→ What you should do: Transcribe the listing below only from the line with "kaç yaş arası" up to and including the line with "dentro de la".

→ Task data:
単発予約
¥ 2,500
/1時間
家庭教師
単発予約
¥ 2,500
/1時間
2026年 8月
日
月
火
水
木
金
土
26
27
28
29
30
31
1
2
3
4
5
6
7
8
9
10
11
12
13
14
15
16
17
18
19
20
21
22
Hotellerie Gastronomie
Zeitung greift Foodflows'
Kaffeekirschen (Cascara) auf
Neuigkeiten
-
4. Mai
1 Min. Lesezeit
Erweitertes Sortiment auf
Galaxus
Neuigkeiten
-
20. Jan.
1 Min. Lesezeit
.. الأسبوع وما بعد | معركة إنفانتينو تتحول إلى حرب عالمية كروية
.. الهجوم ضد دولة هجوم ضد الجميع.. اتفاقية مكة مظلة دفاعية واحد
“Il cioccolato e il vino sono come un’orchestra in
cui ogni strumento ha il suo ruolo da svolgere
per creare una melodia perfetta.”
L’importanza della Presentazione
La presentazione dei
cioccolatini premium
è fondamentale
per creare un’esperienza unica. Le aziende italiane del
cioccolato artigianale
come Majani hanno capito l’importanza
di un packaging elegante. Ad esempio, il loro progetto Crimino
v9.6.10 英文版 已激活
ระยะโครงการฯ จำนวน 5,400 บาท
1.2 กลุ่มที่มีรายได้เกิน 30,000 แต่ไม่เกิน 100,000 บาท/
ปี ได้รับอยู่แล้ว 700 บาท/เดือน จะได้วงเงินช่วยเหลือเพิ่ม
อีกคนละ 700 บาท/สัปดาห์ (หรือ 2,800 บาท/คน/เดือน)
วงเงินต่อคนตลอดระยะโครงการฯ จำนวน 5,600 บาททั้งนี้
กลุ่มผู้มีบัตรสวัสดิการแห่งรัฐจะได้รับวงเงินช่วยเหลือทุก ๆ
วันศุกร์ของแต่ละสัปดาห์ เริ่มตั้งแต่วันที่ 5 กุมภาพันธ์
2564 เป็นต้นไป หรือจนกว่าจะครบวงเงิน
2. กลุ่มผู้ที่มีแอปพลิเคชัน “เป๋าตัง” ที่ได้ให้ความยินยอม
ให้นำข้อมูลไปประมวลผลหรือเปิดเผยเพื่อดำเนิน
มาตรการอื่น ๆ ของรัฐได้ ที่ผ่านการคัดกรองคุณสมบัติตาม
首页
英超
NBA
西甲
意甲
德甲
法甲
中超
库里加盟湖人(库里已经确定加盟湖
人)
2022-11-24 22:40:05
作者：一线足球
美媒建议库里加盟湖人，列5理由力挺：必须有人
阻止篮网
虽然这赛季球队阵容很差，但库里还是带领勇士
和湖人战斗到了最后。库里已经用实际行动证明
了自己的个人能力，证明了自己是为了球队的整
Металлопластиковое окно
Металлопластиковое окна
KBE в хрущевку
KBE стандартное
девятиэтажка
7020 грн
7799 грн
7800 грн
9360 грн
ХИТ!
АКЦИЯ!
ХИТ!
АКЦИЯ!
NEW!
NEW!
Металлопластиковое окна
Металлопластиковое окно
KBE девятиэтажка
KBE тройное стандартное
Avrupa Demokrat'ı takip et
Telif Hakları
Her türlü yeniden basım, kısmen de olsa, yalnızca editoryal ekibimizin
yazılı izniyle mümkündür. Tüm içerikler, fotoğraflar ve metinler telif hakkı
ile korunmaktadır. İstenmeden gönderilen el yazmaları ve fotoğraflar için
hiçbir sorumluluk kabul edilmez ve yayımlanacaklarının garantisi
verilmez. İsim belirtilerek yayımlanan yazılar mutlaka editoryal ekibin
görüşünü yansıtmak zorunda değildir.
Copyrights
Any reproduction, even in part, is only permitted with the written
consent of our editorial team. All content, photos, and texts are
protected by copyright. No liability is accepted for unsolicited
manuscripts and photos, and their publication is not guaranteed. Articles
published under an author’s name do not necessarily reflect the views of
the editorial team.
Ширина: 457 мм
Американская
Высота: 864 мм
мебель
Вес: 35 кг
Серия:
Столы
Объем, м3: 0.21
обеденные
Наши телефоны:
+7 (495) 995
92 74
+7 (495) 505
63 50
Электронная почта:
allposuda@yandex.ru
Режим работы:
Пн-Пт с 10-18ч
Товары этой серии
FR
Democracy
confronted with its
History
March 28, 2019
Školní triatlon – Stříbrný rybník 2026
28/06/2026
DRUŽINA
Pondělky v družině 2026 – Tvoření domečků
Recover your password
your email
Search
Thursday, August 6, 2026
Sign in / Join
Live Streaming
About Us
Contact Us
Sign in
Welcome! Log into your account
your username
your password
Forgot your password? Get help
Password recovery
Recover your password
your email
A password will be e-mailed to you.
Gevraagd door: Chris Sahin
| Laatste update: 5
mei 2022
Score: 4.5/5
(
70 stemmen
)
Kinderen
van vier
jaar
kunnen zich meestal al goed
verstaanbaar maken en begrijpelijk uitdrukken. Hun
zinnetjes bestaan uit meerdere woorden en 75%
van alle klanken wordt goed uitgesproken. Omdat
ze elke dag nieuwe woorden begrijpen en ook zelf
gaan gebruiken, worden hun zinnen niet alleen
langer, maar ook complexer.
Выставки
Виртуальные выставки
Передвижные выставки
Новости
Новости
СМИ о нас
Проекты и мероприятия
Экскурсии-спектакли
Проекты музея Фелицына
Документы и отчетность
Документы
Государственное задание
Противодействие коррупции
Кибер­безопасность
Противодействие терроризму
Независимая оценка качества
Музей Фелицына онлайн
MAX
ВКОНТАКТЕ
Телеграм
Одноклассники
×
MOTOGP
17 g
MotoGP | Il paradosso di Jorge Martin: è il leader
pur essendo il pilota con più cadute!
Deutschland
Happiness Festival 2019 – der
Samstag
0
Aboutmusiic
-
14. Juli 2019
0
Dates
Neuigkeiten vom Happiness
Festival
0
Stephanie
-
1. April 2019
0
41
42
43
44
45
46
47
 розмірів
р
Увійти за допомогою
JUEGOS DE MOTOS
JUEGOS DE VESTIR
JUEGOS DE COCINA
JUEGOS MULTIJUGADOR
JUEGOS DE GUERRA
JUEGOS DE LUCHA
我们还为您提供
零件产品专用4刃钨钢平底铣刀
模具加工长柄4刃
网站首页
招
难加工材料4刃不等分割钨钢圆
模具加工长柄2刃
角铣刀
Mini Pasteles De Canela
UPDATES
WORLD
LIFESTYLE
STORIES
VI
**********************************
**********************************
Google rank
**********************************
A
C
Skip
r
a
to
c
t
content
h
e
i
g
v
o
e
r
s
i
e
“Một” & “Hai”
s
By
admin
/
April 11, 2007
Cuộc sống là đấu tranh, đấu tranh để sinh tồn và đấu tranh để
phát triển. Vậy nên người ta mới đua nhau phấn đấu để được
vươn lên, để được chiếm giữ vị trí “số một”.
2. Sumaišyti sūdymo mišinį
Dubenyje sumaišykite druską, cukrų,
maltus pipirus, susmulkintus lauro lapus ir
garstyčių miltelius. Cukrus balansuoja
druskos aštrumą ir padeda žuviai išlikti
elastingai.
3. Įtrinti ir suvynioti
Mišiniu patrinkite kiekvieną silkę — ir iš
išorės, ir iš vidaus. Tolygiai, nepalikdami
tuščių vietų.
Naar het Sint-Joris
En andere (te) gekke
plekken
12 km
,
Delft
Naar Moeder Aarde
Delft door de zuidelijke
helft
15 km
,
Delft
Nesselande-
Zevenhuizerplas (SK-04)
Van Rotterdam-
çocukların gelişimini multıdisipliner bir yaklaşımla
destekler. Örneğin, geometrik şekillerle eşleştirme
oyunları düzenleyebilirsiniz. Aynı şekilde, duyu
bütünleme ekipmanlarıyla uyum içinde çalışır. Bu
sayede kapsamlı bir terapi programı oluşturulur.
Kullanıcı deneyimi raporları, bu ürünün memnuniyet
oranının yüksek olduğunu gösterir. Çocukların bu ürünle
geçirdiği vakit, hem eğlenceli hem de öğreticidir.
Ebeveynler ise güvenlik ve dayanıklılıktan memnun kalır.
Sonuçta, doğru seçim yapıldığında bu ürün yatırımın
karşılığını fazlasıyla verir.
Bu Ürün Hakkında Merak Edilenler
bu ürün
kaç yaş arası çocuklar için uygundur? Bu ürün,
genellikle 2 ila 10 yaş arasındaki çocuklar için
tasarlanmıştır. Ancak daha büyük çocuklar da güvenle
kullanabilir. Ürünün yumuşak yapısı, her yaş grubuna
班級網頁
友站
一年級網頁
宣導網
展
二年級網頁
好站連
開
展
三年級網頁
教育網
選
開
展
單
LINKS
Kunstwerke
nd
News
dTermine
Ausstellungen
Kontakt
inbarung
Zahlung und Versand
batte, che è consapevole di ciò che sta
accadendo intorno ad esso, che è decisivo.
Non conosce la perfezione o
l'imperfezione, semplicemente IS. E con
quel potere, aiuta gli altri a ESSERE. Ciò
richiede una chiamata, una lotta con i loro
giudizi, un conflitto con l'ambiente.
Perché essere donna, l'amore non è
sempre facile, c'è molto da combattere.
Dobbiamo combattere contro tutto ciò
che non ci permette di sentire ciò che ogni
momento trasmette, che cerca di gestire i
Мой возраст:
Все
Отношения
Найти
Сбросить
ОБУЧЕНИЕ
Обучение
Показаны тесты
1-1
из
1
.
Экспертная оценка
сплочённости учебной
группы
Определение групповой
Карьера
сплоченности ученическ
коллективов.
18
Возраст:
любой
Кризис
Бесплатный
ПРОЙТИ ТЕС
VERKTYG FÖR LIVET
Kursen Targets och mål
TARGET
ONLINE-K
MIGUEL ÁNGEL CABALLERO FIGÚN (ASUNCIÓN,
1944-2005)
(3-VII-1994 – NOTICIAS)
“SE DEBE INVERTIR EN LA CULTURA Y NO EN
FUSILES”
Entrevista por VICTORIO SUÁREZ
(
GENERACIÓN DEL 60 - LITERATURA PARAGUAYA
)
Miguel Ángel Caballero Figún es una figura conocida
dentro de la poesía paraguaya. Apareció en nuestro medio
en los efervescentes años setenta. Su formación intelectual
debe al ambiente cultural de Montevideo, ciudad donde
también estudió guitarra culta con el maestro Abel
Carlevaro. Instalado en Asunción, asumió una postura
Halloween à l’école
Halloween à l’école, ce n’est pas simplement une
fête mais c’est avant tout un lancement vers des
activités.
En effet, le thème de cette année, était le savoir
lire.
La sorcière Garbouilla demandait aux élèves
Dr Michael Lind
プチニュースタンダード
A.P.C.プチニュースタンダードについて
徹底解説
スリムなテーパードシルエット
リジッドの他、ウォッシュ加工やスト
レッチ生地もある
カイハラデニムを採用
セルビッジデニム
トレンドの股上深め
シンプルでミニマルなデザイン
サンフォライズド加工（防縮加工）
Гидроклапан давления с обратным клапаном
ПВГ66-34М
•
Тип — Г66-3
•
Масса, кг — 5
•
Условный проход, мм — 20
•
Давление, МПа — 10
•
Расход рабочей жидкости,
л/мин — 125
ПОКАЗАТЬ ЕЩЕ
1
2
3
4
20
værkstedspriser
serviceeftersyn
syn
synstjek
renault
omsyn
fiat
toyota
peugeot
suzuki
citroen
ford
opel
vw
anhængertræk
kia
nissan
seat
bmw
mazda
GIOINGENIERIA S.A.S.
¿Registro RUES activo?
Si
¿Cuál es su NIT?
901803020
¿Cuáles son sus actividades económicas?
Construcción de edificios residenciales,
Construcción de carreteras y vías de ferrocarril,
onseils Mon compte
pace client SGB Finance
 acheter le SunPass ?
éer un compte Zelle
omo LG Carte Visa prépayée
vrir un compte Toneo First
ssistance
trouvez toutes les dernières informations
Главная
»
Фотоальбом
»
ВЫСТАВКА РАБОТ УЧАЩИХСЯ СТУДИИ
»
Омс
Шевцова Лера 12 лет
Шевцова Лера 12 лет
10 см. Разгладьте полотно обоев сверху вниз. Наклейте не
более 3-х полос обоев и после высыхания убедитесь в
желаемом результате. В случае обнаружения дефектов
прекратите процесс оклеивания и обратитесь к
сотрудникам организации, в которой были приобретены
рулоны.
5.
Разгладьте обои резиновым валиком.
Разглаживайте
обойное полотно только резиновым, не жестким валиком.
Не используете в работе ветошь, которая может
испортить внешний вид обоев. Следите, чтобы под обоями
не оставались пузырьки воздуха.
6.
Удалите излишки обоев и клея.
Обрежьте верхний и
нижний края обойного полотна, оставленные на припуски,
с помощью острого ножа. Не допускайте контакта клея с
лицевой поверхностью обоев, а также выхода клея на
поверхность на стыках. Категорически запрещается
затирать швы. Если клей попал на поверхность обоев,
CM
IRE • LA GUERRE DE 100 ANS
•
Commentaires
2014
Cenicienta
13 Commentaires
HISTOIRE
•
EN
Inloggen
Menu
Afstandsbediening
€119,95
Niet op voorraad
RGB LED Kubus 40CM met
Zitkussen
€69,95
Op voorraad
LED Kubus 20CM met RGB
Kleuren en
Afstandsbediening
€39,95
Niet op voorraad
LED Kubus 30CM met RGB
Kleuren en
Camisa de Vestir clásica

→ Solution:
kaç yaş arası çocuklar için uygundur? Bu ürün,
genellikle 2 ila 10 yaş arasındaki çocuklar için
tasarlanmıştır. Ancak daha büyük çocuklar da güvenle
kullanabilir. Ürünün yumuşak yapısı, her yaş grubuna
班級網頁
友站
一年級網頁
宣導網
展
二年級網頁
好站連
開
展
三年級網頁
教育網
選
開
展
單
LINKS
Kunstwerke
nd
News
dTermine
Ausstellungen
Kontakt
inbarung
Zahlung und Versand
batte, che è consapevole di ciò che sta
accadendo intorno ad esso, che è decisivo.
Non conosce la perfezione o
l'imperfezione, semplicemente IS. E con
quel potere, aiuta gli altri a ESSERE. Ciò
richiede una chiamata, una lotta con i loro
giudizi, un conflitto con l'ambiente.
Perché essere donna, l'amore non è
sempre facile, c'è molto da combattere.
Dobbiamo combattere contro tutto ciò
che non ci permette di sentire ciò che ogni
momento trasmette, che cerca di gestire i
Мой возраст:
Все
Отношения
Найти
Сбросить
ОБУЧЕНИЕ
Обучение
Показаны тесты
1-1
из
1
.
Экспертная оценка
сплочённости учебной
группы
Определение групповой
Карьера
сплоченности ученическ
коллективов.
18
Возраст:
любой
Кризис
Бесплатный
ПРОЙТИ ТЕС
VERKTYG FÖR LIVET
Kursen Targets och mål
TARGET
ONLINE-K
MIGUEL ÁNGEL CABALLERO FIGÚN (ASUNCIÓN,
1944-2005)
(3-VII-1994 – NOTICIAS)
“SE DEBE INVERTIR EN LA CULTURA Y NO EN
FUSILES”
Entrevista por VICTORIO SUÁREZ
(
GENERACIÓN DEL 60 - LITERATURA PARAGUAYA
)
Miguel Ángel Caballero Figún es una figura conocida
dentro de la poesía paraguaya. Apareció en nuestro medio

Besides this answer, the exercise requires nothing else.